#### [Work order]
Reproduce exactly the line with "Information" and the lines after it. Stop at the last line of the data and include nothing else.

#### [Dataset content]
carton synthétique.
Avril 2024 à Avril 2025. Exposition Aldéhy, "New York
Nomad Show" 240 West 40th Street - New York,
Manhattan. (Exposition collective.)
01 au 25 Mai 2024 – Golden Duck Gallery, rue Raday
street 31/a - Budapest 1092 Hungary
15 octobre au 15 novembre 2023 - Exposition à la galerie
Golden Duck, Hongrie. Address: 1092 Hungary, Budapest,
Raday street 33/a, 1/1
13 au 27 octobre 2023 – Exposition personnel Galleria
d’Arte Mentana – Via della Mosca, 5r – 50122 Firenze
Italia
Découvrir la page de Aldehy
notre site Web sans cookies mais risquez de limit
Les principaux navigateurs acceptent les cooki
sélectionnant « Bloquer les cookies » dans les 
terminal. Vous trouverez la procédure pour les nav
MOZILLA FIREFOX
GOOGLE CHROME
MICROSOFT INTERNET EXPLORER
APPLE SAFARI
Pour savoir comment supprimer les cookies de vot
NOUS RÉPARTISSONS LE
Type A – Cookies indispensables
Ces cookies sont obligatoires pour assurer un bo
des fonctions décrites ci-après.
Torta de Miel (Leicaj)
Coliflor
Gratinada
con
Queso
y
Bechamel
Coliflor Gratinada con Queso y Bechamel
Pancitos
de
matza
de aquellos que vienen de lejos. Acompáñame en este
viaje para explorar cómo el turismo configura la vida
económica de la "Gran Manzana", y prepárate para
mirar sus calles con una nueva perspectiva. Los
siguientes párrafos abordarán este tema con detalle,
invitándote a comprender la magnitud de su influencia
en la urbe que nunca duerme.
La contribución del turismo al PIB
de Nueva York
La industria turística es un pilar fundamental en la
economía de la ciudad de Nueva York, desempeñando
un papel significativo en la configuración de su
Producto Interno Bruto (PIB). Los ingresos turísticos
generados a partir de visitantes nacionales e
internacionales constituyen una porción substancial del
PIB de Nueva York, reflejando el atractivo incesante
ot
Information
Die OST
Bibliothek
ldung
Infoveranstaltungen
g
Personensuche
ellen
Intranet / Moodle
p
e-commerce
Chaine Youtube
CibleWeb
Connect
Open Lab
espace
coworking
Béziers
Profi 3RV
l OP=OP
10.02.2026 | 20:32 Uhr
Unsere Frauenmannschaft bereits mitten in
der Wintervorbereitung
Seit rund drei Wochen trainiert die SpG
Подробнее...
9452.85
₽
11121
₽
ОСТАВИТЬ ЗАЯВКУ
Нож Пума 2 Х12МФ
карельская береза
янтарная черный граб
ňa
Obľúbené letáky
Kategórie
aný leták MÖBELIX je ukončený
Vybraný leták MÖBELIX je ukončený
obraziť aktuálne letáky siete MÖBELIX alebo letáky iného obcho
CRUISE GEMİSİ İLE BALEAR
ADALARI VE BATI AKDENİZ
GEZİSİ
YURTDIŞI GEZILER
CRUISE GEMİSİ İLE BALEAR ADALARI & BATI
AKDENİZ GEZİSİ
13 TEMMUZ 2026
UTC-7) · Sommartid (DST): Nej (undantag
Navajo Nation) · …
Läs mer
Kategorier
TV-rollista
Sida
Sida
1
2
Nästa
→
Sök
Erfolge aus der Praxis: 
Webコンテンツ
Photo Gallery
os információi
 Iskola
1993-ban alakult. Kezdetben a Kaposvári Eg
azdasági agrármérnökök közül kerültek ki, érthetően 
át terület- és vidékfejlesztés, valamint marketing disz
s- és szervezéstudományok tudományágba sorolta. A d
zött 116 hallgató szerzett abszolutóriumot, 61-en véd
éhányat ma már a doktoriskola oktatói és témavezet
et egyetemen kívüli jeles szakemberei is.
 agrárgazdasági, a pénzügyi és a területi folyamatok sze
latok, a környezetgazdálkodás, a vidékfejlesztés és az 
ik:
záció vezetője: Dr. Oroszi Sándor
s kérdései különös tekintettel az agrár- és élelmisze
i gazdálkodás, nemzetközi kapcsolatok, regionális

#### [Answer space]
Information
Die OST
Bibliothek
ldung
Infoveranstaltungen
g
Personensuche
ellen
Intranet / Moodle
p
e-commerce
Chaine Youtube
CibleWeb
Connect
Open Lab
espace
coworking
Béziers
Profi 3RV
l OP=OP
10.02.2026 | 20:32 Uhr
Unsere Frauenmannschaft bereits mitten in
der Wintervorbereitung
Seit rund drei Wochen trainiert die SpG
Подробнее...
9452.85
₽
11121
₽
ОСТАВИТЬ ЗАЯВКУ
Нож Пума 2 Х12МФ
карельская береза
янтарная черный граб
ňa
Obľúbené letáky
Kategórie
aný leták MÖBELIX je ukončený
Vybraný leták MÖBELIX je ukončený
obraziť aktuálne letáky siete MÖBELIX alebo letáky iného obcho
CRUISE GEMİSİ İLE BALEAR
ADALARI VE BATI AKDENİZ
GEZİSİ
YURTDIŞI GEZILER
CRUISE GEMİSİ İLE BALEAR ADALARI & BATI
AKDENİZ GEZİSİ
13 TEMMUZ 2026
UTC-7) · Sommartid (DST): Nej (undantag
Navajo Nation) · …
Läs mer
Kategorier
TV-rollista
Sida
Sida
1
2
Nästa
→
Sök
Erfolge aus der Praxis: 
Webコンテンツ
Photo Gallery
os információi
 Iskola
1993-ban alakult. Kezdetben a Kaposvári Eg
azdasági agrármérnökök közül kerültek ki, érthetően 
át terület- és vidékfejlesztés, valamint marketing disz
s- és szervezéstudományok tudományágba sorolta. A d
zött 116 hallgató szerzett abszolutóriumot, 61-en véd
éhányat ma már a doktoriskola oktatói és témavezet
et egyetemen kívüli jeles szakemberei is.
 agrárgazdasági, a pénzügyi és a területi folyamatok sze
latok, a környezetgazdálkodás, a vidékfejlesztés és az 
ik:
záció vezetője: Dr. Oroszi Sándor
s kérdései különös tekintettel az agrár- és élelmisze
i gazdálkodás, nemzetközi kapcsolatok, regionális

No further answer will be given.